We do have some children in immigration detention in Canada. Just over 500 children were detained last year, mostly with their parents.
There are specific immigration lock-ups in major Canadian cities, but a significant number of people in immigration detention are actually just in provincial jails.
We also know that detention of refugee claimants is not authorized by international laws, so just because somebody is making an asylum claim doesn't provide any legal basis to detain them, either in international law or in Canadian law at this point. Another basis is needed.

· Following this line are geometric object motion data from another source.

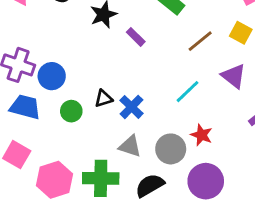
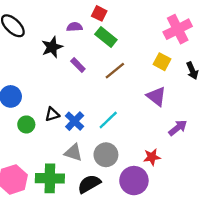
brown line: (200, 41) -> (115, 71), moved
cyan line: (188, 92) -> (108, 120), moved
red star: (202, 135) -> (152, 157), moved, turned -30

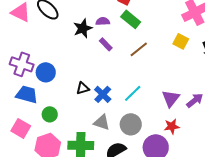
purple semicircle: (75, 27) -> (103, 21), moved
purple triangle: (156, 96) -> (171, 98), moved, turned 30
green circle: (26, 124) -> (50, 114), moved

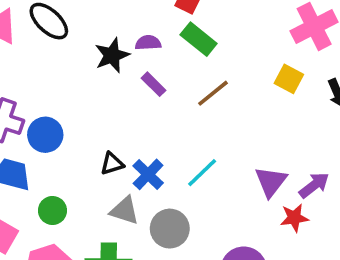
gray triangle: (102, 122) -> (125, 211), moved
gray circle: (131, 124) -> (170, 229), moved
red star: (172, 126) -> (294, 218), moved

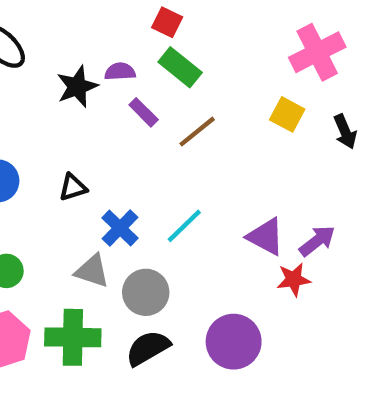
purple rectangle: (154, 84) -> (144, 112), moved
black triangle: (112, 164) -> (73, 187), moved
purple triangle: (271, 182) -> (266, 237), turned -40

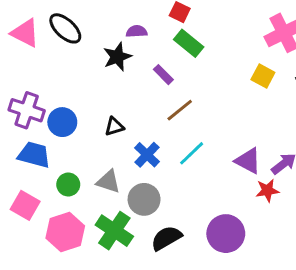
purple semicircle: (120, 72) -> (137, 31), moved
brown line: (197, 132) -> (180, 110), moved
gray triangle: (92, 271) -> (108, 182), moved
gray circle: (146, 292) -> (144, 199), moved
green cross: (73, 337) -> (114, 231), turned 33

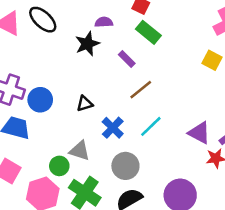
green circle: (68, 185) -> (59, 166), moved
gray circle: (144, 199) -> (125, 166), moved

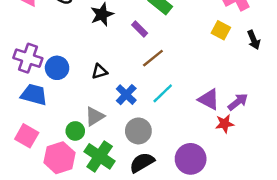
gray triangle: (80, 151) -> (95, 116), turned -50

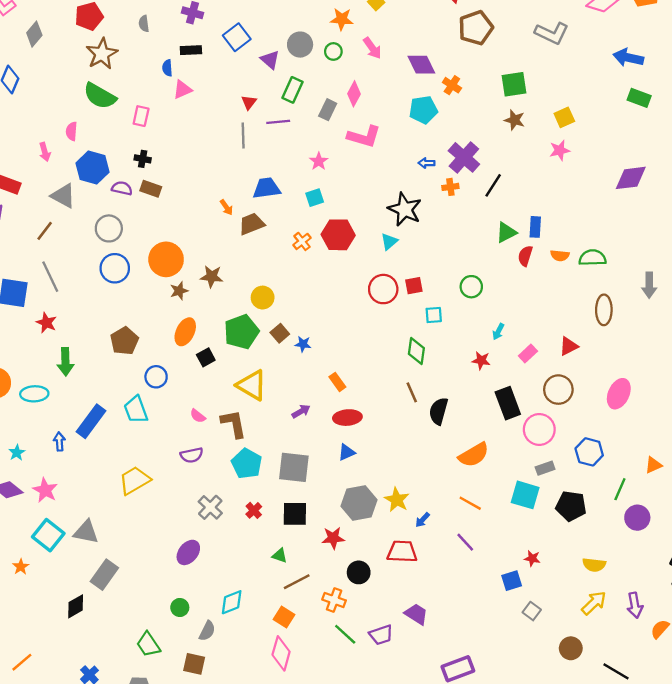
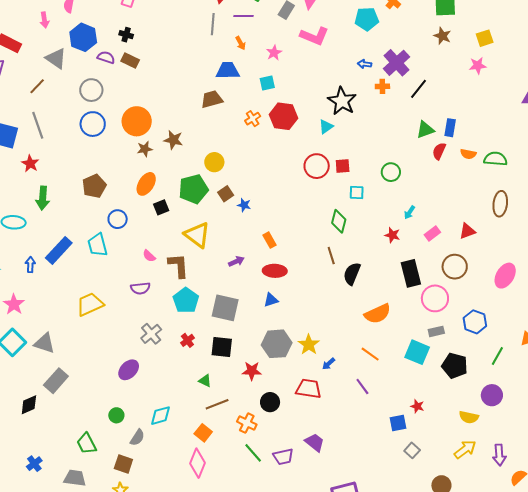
orange arrow: (226, 207) -> (241, 43), moved
purple circle: (637, 518) -> (492, 395), moved

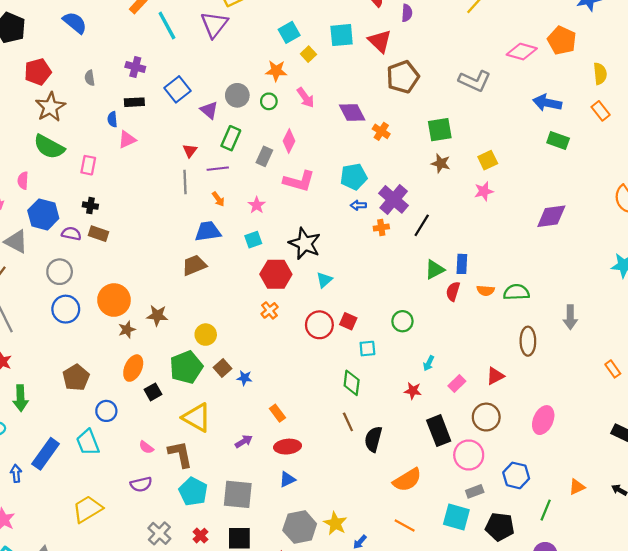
cyan pentagon: (367, 19) -> (354, 177), moved
black star: (342, 101) -> (305, 244), moved
orange cross: (253, 119) -> (270, 310), moved
red square: (343, 166) -> (348, 321), turned 35

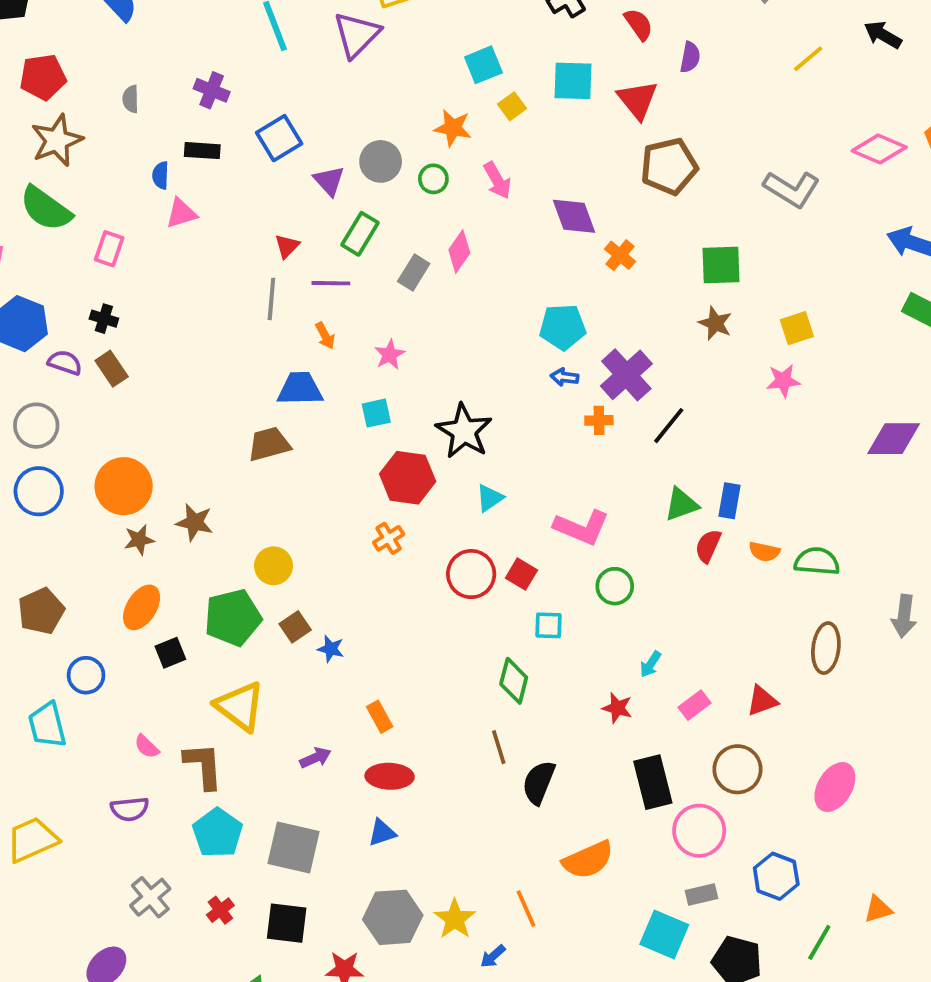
pink L-shape: (299, 181) -> (582, 527), moved
brown rectangle: (98, 234) -> (112, 369), turned 30
orange line: (405, 526) -> (526, 909), moved, turned 30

We do have quite stark data on people who arrive on boats. The people who are boat arrivals tend to be detained for about 15 times longer in terms of days than are people who arrive in the country any other way. So whether they're regular or irregular arrivals, boat arrivals attract the highest rates and length of detention. This is despite the fact that there is very little to differentiate those arrivals in terms of the eventual outcomes. That is, when we have gone through an episode of a boat arrival, and all the processing is done, those people do not necessarily raise any greater number of security concerns than do people who arrive in the country in other ways.
On the whole, I have to say the detention review scheme operated by the Immigration and Refugee Board at present is a very good and successful scheme. It tends to have clear priorities and a very clear and effective regulatory mandate, and it tends to work very well to ensure that immigration detention does not continue for an unduly long time.
There are two areas of immigration detention that are probably appropriate for attention in your study. One is that our detention system doesn't cope very well with mass arrivals. Certainly on the legal representation side it is very hard to get people appropriate legal representation when 200 or 300 people arrive at once. So the question of the appropriate response to a mass surge is a live question that needs study.
There's also another pocket, a very small pocket, which is what to do when people are found to be unremovable from the country for whatever reason. There's only a handful of these people, but Canada doesn't have a very good record in comparison with relative countries like the United Kingdom or the United States. We are still prepared to keep people in detention indefinitely, whereas both the United Kingdom and the U.S., with the exception of Guantanamo Bay, have found ways to release people from this kind of immigration detention.
I think I have about three minutes left.